The Open Source Initiative is deep into a multi-stakeholder process to define machine learning systems that can be characterized as “Open Source.”
About 40 people put their heads together for the first community discussion in an hour-long session I led at FOSSY 2023.
If you missed it, there are still plenty of ways to get involved. Send a proposal to speak at the online webinar series before August 4, 2023 and check out the timeline for upcoming in-person workshops. Get caught up with the recap from the kickoff meeting, too.
Why data is the sticking point of machine learning
The session started with a short presentation highlighting why we need to define “open” in the AI context and why we need to do it now.
Open Source gives users and developers the ability to decide for themselves how and where to use the technology without the need to engage with a third party. We want to get the same things for machine learning systems. We’ll need to find our way there.
First, we need to clarify that machine learning systems are a little different than classic software. For one, machine learning depends on data, lots of it. Developers can’t rely on just their own laptops and knowledge to build new AI systems. The legal landscape is also a lot more complicated than for pure software: Data is covered by a lot of different laws, often very different between countries.
After the initial meeting in San Francisco, it became clear that the most crucial question to ask (and try to answer) is around data.
At the Portland session, I asked one simple question:
How tightly coupled should the original data and the ML models be?
I started with the three pieces that go into a typical ML system:
- Software for training and testing, inference and analysis
For the crowd it was easy to agree that all software written by a human and copyrightable must be Open Source for a ML system to be considered open.
- Model architecture with its weights and training parameters
These should be made available with terms and conditions that don’t restrict who can use them and how they’re used; There also shouldn’t be restrictions on retraining the artifacts and redistributing them. The group wasn’t as clearly in agreement on this point but did concur that resolving this is within reach.
- Raw data and prepared datasets, for training and testing
I started with the assumption that the original dataset is not the preferred form for making modifications to model/weights and asked the group: Does that mean an “Open ML” can ignore the original data? How much of the original dataset do we need in order to exercise the right to modify a model?
This final question required people to get on the same page. Some AI developers in the room shared their views that the original dataset is not necessary to modify a model. They also stated that they would need a sufficiently precise description of the original data, though, and other elements. This would be necessary for technical reasons and for transparency, to evaluate bias, etc.
A few people took a different view, leaning more on the fact that data is somewhat equivalent to the source code of a model and the model is the binary, as if training was the equivalent of compilation. Some of their comments gave the impression that they were less familiar with developing ML systems.
Other participants explained why the analogy to software’s source-binary doesn’t hold water: A binary-only piece of software cannot be modified and in fact the GNU GPLv3 explains in detail the preferred methods of making modifications to software. On the contrary, AI models can be modified to be fine-tuned and retrained without the original dataset, if they’re accompanied by other elements.

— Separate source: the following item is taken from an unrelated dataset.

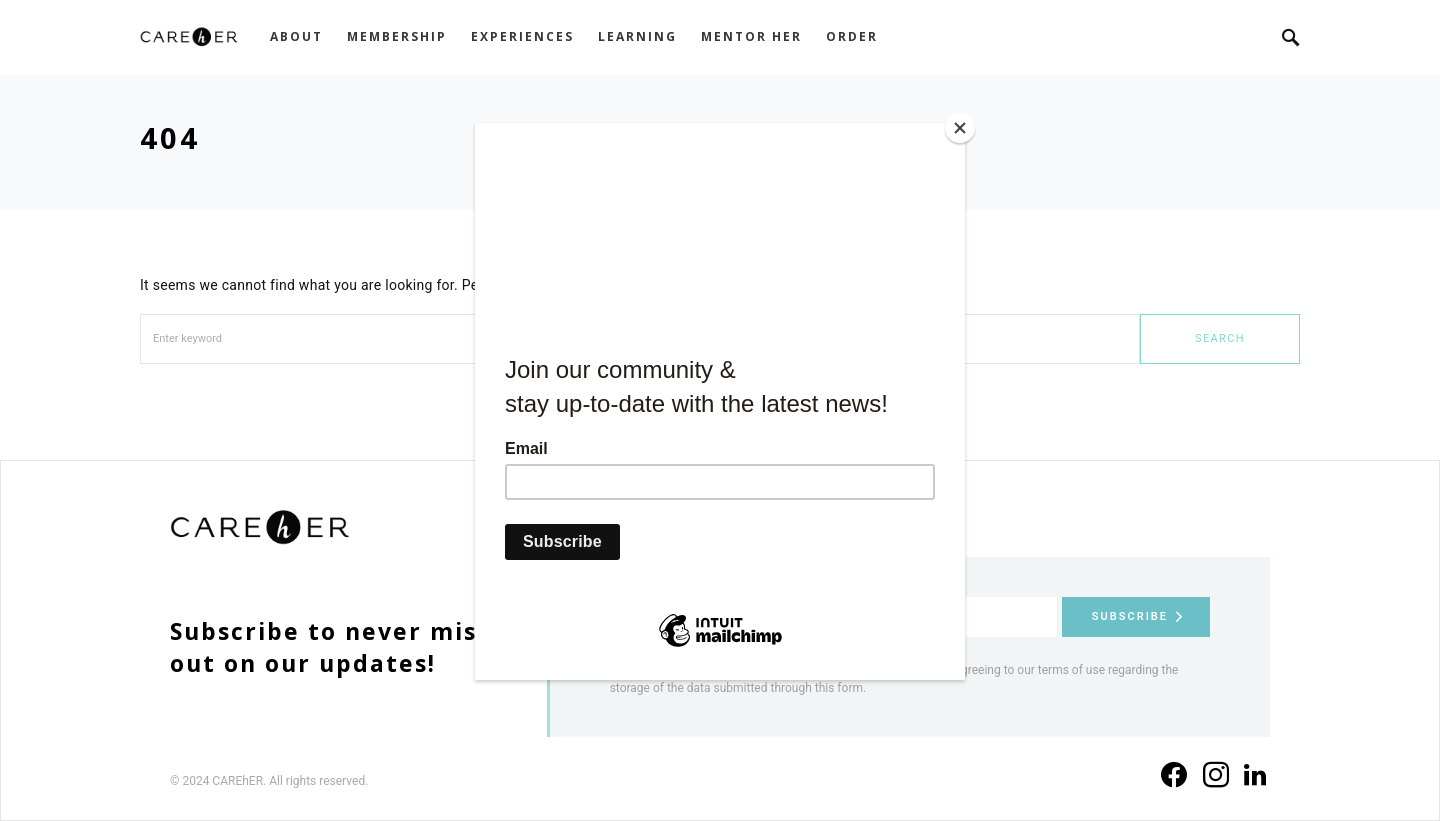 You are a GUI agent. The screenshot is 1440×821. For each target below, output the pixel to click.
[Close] (960, 128)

During the session, folks were encouraged to contribute their thoughts on an Etherpad. Comments there touch on the cultural implications of public data, the importance of documenting data transparency and whether “open with restrictions” carve outs will be necessary when it comes to personal or health data.
For now, we’ll leave you with this quote from the Portland session:
“I think I’m coming to a position that AI maybe isn’t open without open data or a really good description of the data used (based on the “spigot” example), but that there will be a significant number of use cases that aren’t open, for various cultural reasons e.g. they may use other licenses, defined within those communities, but also aren’t the kind of extractive commercial stuff that invokes puking either. Open isn’t an exclusive synonym for ‘good’.”
Participants also debated on the legality of training models on copyrighted and trademarked data, and voiced concerns about the output of generative AI systems.
We have a long road ahead and must move quickly – join us on this important journey.